Objectives: We aimed to investigate the frequency of hypomagnesemia and urinary magnesium excretion in pediatric heart transplant recipients.
Materials and Methods: In this study, 22 pediatric patients who underwent heart transplanted at a single center between March 2014 and April 2015 and who were treated with oral tacrolimus were analyzed prospectively. Serum magnesium, creatinine, and tacrolimus levels and total amount of urinary magnesium excretion were measured. Serum tacrolimus levels were measured 12 hours after the last dose of tacrolimus.
Results: Our patient group included 11 boys (50%) and 11 girls (50%) with a mean age of 16.72 ± 4.78 years. Serum tacrolimus levels were in the therapeutic range, with a mean of 1.48 ± 0.13 ng/mL (range, 1.2-1.69 ng /mL), mean fractional magnesium excretion was 8.59 ± 5.9% (range, 3%-22%), and 24-hour urinary magnesium excretion was 90.2 ± 62.95 mg/d. Hypermagnesuria was assessed in 80% of patients. We found 24-hour urinary magnesium excretion to be higher than normal in 27% of patients. There was no association between serum tacrolimus levels and serum magnesium levels or urinary magnesium excretion.
Conclusions: Serum magnesium levels should be periodically measured in pediatric heart transplant patients treated with tacrolimus.

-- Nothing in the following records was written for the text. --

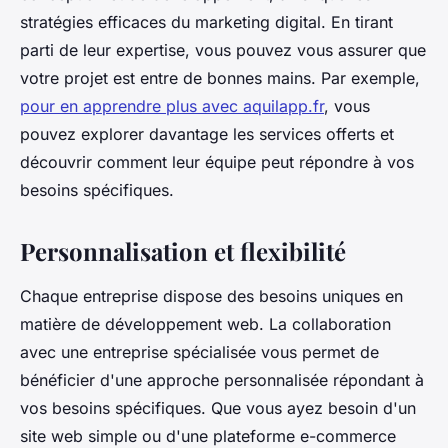
stratégies efficaces du marketing digital. En tirant
parti de leur expertise, vous pouvez vous assurer que
votre projet est entre de bonnes mains. Par exemple,
pour en apprendre plus avec aquilapp.fr
, vous
pouvez explorer davantage les services offerts et
découvrir comment leur équipe peut répondre à vos
besoins spécifiques.
Personnalisation et flexibilité
Chaque entreprise dispose des besoins uniques en
matière de développement web. La collaboration
avec une entreprise spécialisée vous permet de
bénéficier d'une approche personnalisée répondant à
vos besoins spécifiques. Que vous ayez besoin d'un
site web simple ou d'une plateforme e-commerce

Key words : Child, Urine, Magnesium
Renal excretion is the most important regulator of magnesium balance in the body.1 In renal transplant recipients, hypomagnesemia is frequently reported due to use of calcineurin inhibitors.2-4 Calcineurin inhibitors (tacrolimus, cyclosporine) cause renal loss and decrease transcriptional expression of the magnesium transporter in the distal tubules. Hypomagnesemia is more common with tacrolimus treatment than with cyclosporine treatment. Tacrolimus is a potent immunosuppressive agent administered after solid-organ transplant. Most pharmacodynamic data on tacrolimus are from studies in adults and in patients with kidney or liver transplant.5-11 In this study, we aimed to investigate the frequency of hypomagnesemia and urinary magnesium excretion in pediatric patients with heart transplant for the first time in the literature.
Materials and Methods
A total of 22 pediatric heart transplant recipients who were transplanted between March 2014 and April 2015 and were treated with tacrolimus were included in the study. Patients were prospectively recruited to the study at a single center. The study was approved by our Ethical Review Committee. All of the protocols conformed to the ethical guidelines of the 1975 Helsinki Declaration. Written informed consent was obtained from all patients and their families. All patients were started on oral tacrolimus at 0.015 to 0.05 mg/kg/d. The dose was adjusted according to serum level. All patients remained under additional treatment with mycophenolate mofetil and prednisolone. All patients diagnosed with hypomagnesemia were started on oral magnesium.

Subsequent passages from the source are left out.